The elderly in Moldova is a very interesting topic. Although the elderly are respected (younger people should always greet the elderly with respect even when just walking past each other on the street) they are also often forgotten. I have found that the majority of elderly citizens in my village speak poor Romanian (the most widely used language in my village) and use Russian on a daily basis. This is probably mostly because of the hard effect of soviet times on these individuals. Their lives have been hard and many long for the days of communist control when bread was received after waiting with crowds of other people in line for provisions and bus rides were free for university students. These are the people that remind me how much it "costs" to become a democracy. They remind me what my relatives and ancestors fought to achieve. These are the pensioners (British term for retirees) who have to literally pinch pennies just to survive.
I was at the town market with my host mother one morning and we bumped into her history teacher from high school. After exchanging our greetings and thoughts on the beautiful weather our conversation (or rather their conversation) moved on to the pains of life. As the old baba (derogatory word for grandmother in Russian) walked away she said something to the effect of "I hope to die soon so I won't have to experience another winter."

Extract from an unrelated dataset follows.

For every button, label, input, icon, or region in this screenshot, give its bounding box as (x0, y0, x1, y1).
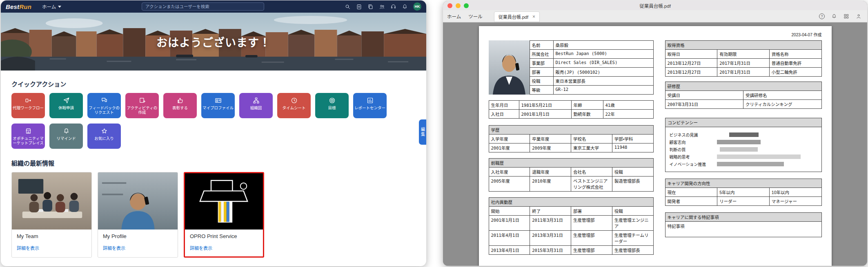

Needless to say life for the elderly is tough and there is some support but it is limited as it is for any marginalized population. For those that have family working abroad or have the privilege to live with their families they are well taken care of. Those that are left here without anyone have to depend on social assistance and neighbors which can sometimes be lacking. In such a destitute situation it is no wonder that the elderly population in Moldova has poor health, hygiene and tends to drink copious amounts of alcohol (whatever they can get their hands on really). It's sad. The government and the local communities need to take responsibility for their elderly.